Les troupes du colonel Dodds (près de 3 000 hommes dont 800 légionnaires,
quelques marsouins (fantassins des troupes de marine) et pour le reste, des
tirailleurs sénégalais) partent de Cotonou (sur la côte) en direction d’Abomey
(capitale du pays située à environ 250 kms au nord, à l’intérieur des terres)

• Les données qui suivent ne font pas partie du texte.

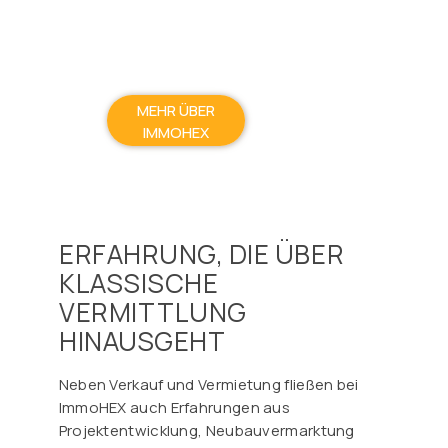
MEHR ÜBER
IMMOHEX
ERFAHRUNG, DIE ÜBER
KLASSISCHE
VERMITTLUNG
HINAUSGEHT
Neben Verkauf und Vermietung fließen bei
ImmoHEX auch Erfahrungen aus
Projektentwicklung, Neubauvermarktung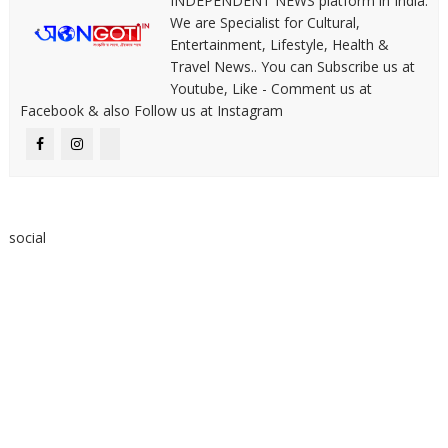
INDEPENDENT NEWS platform in India.
We are Specialist for Cultural,
Entertainment, Lifestyle, Health &
Travel News.. You can Subscribe us at
Youtube, Like - Comment us at
Facebook & also Follow us at Instagram
social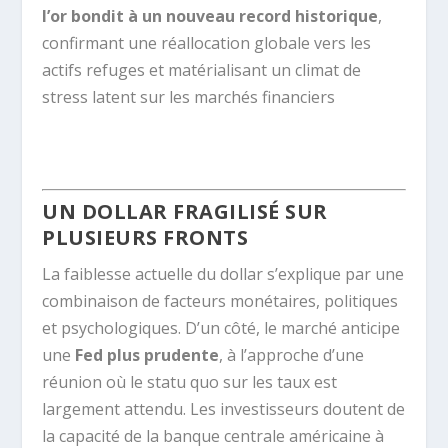
l’or bondit à un nouveau record historique
,
confirmant une réallocation globale vers les
actifs refuges et matérialisant un climat de
stress latent sur les marchés financiers
.
UN DOLLAR FRAGILISÉ SUR
PLUSIEURS FRONTS
La faiblesse actuelle du dollar s’explique par une
combinaison de facteurs monétaires, politiques
et psychologiques. D’un côté, le marché anticipe
une
Fed plus prudente
, à l’approche d’une
réunion où le statu quo sur les taux est
largement attendu. Les investisseurs doutent de
la capacité de la banque centrale américaine à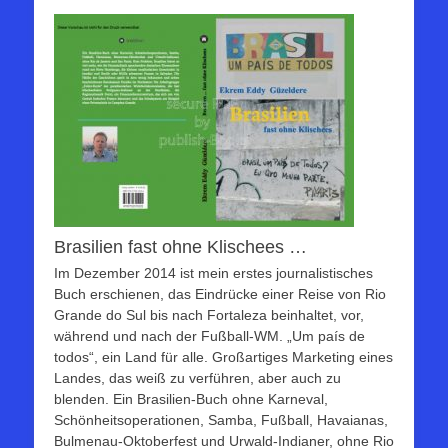
Brasilien fast ohne Klischees …
Im Dezember 2014 ist mein erstes journalistisches
Buch erschienen, das Eindrücke einer Reise von Rio
Grande do Sul bis nach Fortaleza beinhaltet, vor,
während und nach der Fußball-WM. „Um país de
todos“, ein Land für alle. Großartiges Marketing eines
Landes, das weiß zu verführen, aber auch zu
blenden. Ein Brasilien-Buch ohne Karneval,
Schönheitsoperationen, Samba, Fußball, Havaianas,
Bulmenau-Oktoberfest und Urwald-Indianer, ohne Rio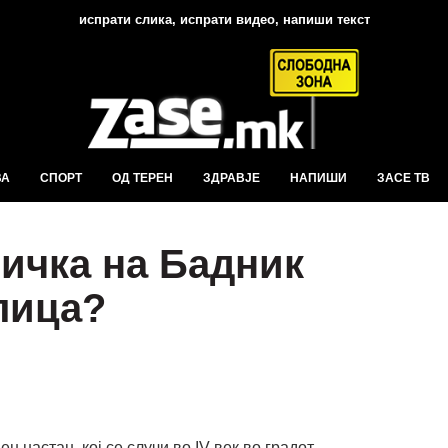
испрати слика, испрати видео, напиши текст
ВА
СПОРТ
ОД ТЕРЕН
ЗДРАВЈЕ
НАПИШИ
ЗАСЕ ТВ
ричка на Бадник
лица?
н настан, кој се случи во IV век во градот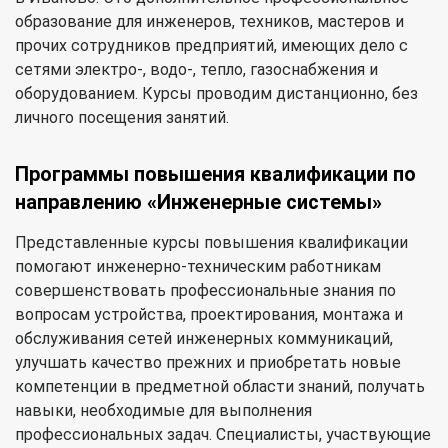
образование для инженеров, техников, мастеров и
прочих сотрудников предприятий, имеющих дело с
сетями электро-, водо-, тепло, газоснабжения и
оборудованием. Курсы проводим дистанционно, без
личного посещения занятий.
Программы повышения квалификации по
направлению «Инженерные системы»
Представленные курсы повышения квалификации
помогают инженерно-техническим работникам
совершенствовать профессиональные знания по
вопросам устройства, проектирования, монтажа и
обслуживания сетей инженерных коммуникаций,
улучшать качество прежних и приобретать новые
компетенции в предметной области знаний, получать
навыки, необходимые для выполнения
профессиональных задач. Специалисты, участвующие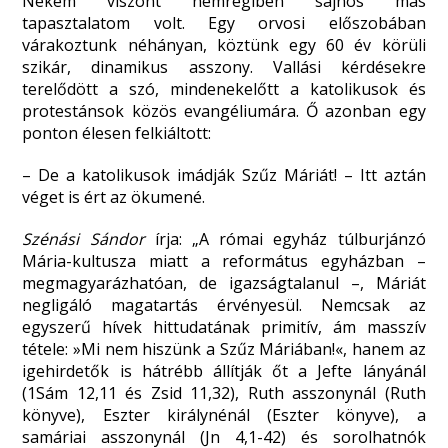
Nekem viszont nemrégiben sajnos más
tapasztalatom volt. Egy orvosi előszobában
várakoztunk néhányan, köztünk egy 60 év körüli
szikár, dinamikus asszony. Vallási kérdésekre
terelődött a szó, mindenekelőtt a katolikusok és
protestánsok közös evangéliumára. Ő azonban egy
ponton élesen felkiáltott:
– De a katolikusok imádják Szűz Máriát! – Itt aztán
véget is ért az ökumené.
Szénási Sándor
írja: „A római egyház túlburjánzó
Mária-kultusza miatt a református egyházban –
megmagyarázhatóan, de igazságtalanul –, Máriát
negligáló magatartás érvényesül. Nemcsak az
egyszerű hívek hittudatának primitív, ám masszív
tétele: »Mi nem hiszünk a Szűz Máriában!«, hanem az
igehirdetők is hátrébb állítják őt a Jefte lányánál
(1Sám 12,11 és Zsid 11,32), Ruth asszonynál (Ruth
könyve), Eszter királynénál (Eszter könyve), a
samáriai asszonynál (Jn 4,1-42) és sorolhatnók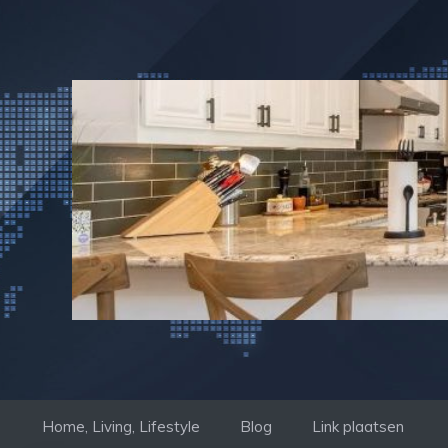
Ga
naar
de
inhoud
Home, Living, Lifestyle
Blog
Link plaatsen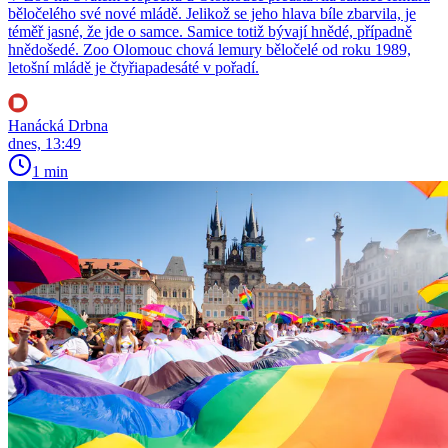
běločelého své nové mládě. Jelikož se jeho hlava bíle zbarvila, je
téměř jasné, že jde o samce. Samice totiž bývají hnědé, případně
hnědošedé. Zoo Olomouc chová lemury běločelé od roku 1989,
letošní mládě je čtyřiapadesáté v pořadí.
Hanácká Drbna
dnes, 13:49
1 min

afin de réduire le roi Béhanzin. La guerre de conquête ne sera guère de tout repos
puisque, durant deux ans, les Français devront faire face à une résistance
acharnée des populations locales et affronter un ennemi inattendu qui, en dépit
d’un sens tactique rudimentaire, déploiera un courage qui étonnera les
témoins.
Car voici que, malgré la résistance des
troupes de Béhanzin (22 000 hommes dont 12 500 soldats de métier au début des
hostilités), les Français ont progressé et ils ne sont maintenant plus qu’à 50
Kms environ d’Abomey : nous sommes le 26 octobre 1892. L’armée dahoméenne lance
alors une importante offensive devant le village de Kotokpa. Ce sera
l’avant-dernière et, dira plus tard Dodds dans son journal, « la journée sera
des plus meurtrières »
A l'approche du village, les Français sont
soudainement assaillis par des groupes entiers de… femmes ! Mais pas n’importe
lesquelles : ces femmes sont des guerrières, ce sont les « Amazones » du roi
Béhanzin, une garde prétorienne qui combat avec une énergie étonnante, un
mépris total de la mort et qui est toujours placée en première ligne !
De quoi s’agit-il ?
Le terme « Amazones » va être employé par les
Français par référence aux guerrières mythologiques qu’Hercule du affronter et
dont la reine s’appelait Hippolyte. L’existence de femmes-soldats est attestée
dès le XVIIIème siècle dans cette région. Mais les rois du Dahomey ne donnent
véritablement une impulsion à cette institution qu’à partir du milieu du XIXème
siècle. Ainsi, au moment de la résistance contre les Français (début 1890), le
système des « Amazones » est-il à son apogée et l’estimation de ces troupes
varie-t-elle selon les observateurs entre 800 et 2 000.
_Amazones partant
en guerre en 1793_
Les Amazones (appelons-les ainsi) sont recrutées
en général au début de leur adolescence et sont destinées au métier des armes
qu’elles ont vocation à exercer toute leur vie. Leur entraînement est quotidien
et éprouvant (exercices de tir, parcours du combattant) et se double d’un
conditionnement psychologique et religieux (obéissance absolue, peur du
châtiment en cas de transgression) exercé dans un climat de dévotion complète à
la personne du roi. Naturellement, ce mode de vie exclut toute possibilité de
fonder une famille et ces guerrières sont condamnées à vie au célibat.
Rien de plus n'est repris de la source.